It’s hard making it through a full work week. I’ve taken a few days to recover. Mid-service this past week was a little taste of that, but more relaxed than PST and even our Reconnect conference. The Royal River Hotel was a nice relief of real Thailand for a few days. I couldn’t get over having sheets (and soft ones at that) on my bed. And real hot water. It came out of the sink faucet too. Glory be.
I really enjoyed hearing from other Volunteers and their projects. My favorite being from our environmental group about reusing materials that are usually ‘thrown away.’ The problem with waste management in Thailand is there isn’t really much of it. Most people just burn whatever they don’t use releasing all kinds of nasty into the air. And the plastic bags! The obscene usage of plastic bags in this country are unreal. Even a small piece of candy will be thrown into a plastic bag (despite already having other bags to put it into or the fact the person is about to eat it and then toss the bag on the street). There is usually no reusing of the bag. Enter PCVs.
One Volunteer has a few of her ladies crocheting plastic bags into bigger, reusable shopping bags for themselves or to sell. One of her more enthusiastic gals wanted to buy plastic bags to keep working on her project. Her passion is encouraging. I’ve become quite the zealous granny crafter the past few weeks as well and this is multiplying my ideas.
Their presentation completely changed my views on recycling/upcycling and it’s really given me the confidence to try to start an environmental project at my site and how I want to live post-PC. When I was in Germany, I remember being so skeptical about the lengths they had to go to separate and handle their trash. Now, half-way across the world, the lessons are really taking hold in my brain and I want to make the transition. Here is a link to our wiki page that gives an explanation about plastic bag crocheting and I will be exploring and reposting more as the environmental group puts more of their explanations of their projects that can be done anywhere in the world.
The other part about this week that I enjoyed was visiting my two families in Ayutthaya and Ban Rai. Both doted on their long-lost farang and I entertained them with my new and cheeserific jokes. Lots of love. A big difference between the two though is how they seemed to react to ‘Isaan Erin.’ Ayutthaya thought I was more beautiful than before and my Thai was as sharp as ever. Ban Rai ladies did not seem to feel the same.
They’ve called me fat before, but the rain down of fat and ‘your Thai sucks’ comments were a bit demoralizing. While I did notice that I have put on a few pounds during my week in Bangkok (staying next door to a delicious Italian restaurant would do damage to anyone), I didn’t think it was noticeable. I was wrong.
According to them, after a month in America, I’ll have gained 10 kgs and lost all ability to speak Thai. Thanks for the vote of confidence guys. I got the most outspoken person back though. She called Pi-Chaai eleven times in an hour and a half period (we didn’t have good service at the restaurant we were waiting for her to show up to) and I laughed in her face. Hard. They refused to see the logic in the situation that if someone doesn’t see your call in the first one or two times, that eleven is unnecessary. This made me laugh even more.

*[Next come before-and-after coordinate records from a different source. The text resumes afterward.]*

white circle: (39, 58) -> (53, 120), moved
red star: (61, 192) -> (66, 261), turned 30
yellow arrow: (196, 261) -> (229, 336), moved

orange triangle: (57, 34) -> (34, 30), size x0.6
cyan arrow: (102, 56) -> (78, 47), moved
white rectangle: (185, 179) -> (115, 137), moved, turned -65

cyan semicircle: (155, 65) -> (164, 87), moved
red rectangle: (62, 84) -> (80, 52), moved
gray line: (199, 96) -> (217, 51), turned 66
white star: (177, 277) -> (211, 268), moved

It was a good week. A busy week. Doctor’s have cleared me except for my very first ever cavity that I had filled on the spot (not a happy camper having my record blackened like that). It’s taken me a few days to recover, but there’s no down time really as I’m gearing up for Chiang Mai on Friday!! So excited to go to this city as it even impressed Manfriend when he passed through. I’m hoping that Chiang Mai is a cool enough place that it can tempt me into staying in Thailand post-PC, but it has some steep competition. Let the travels and adventures of bpit term begin!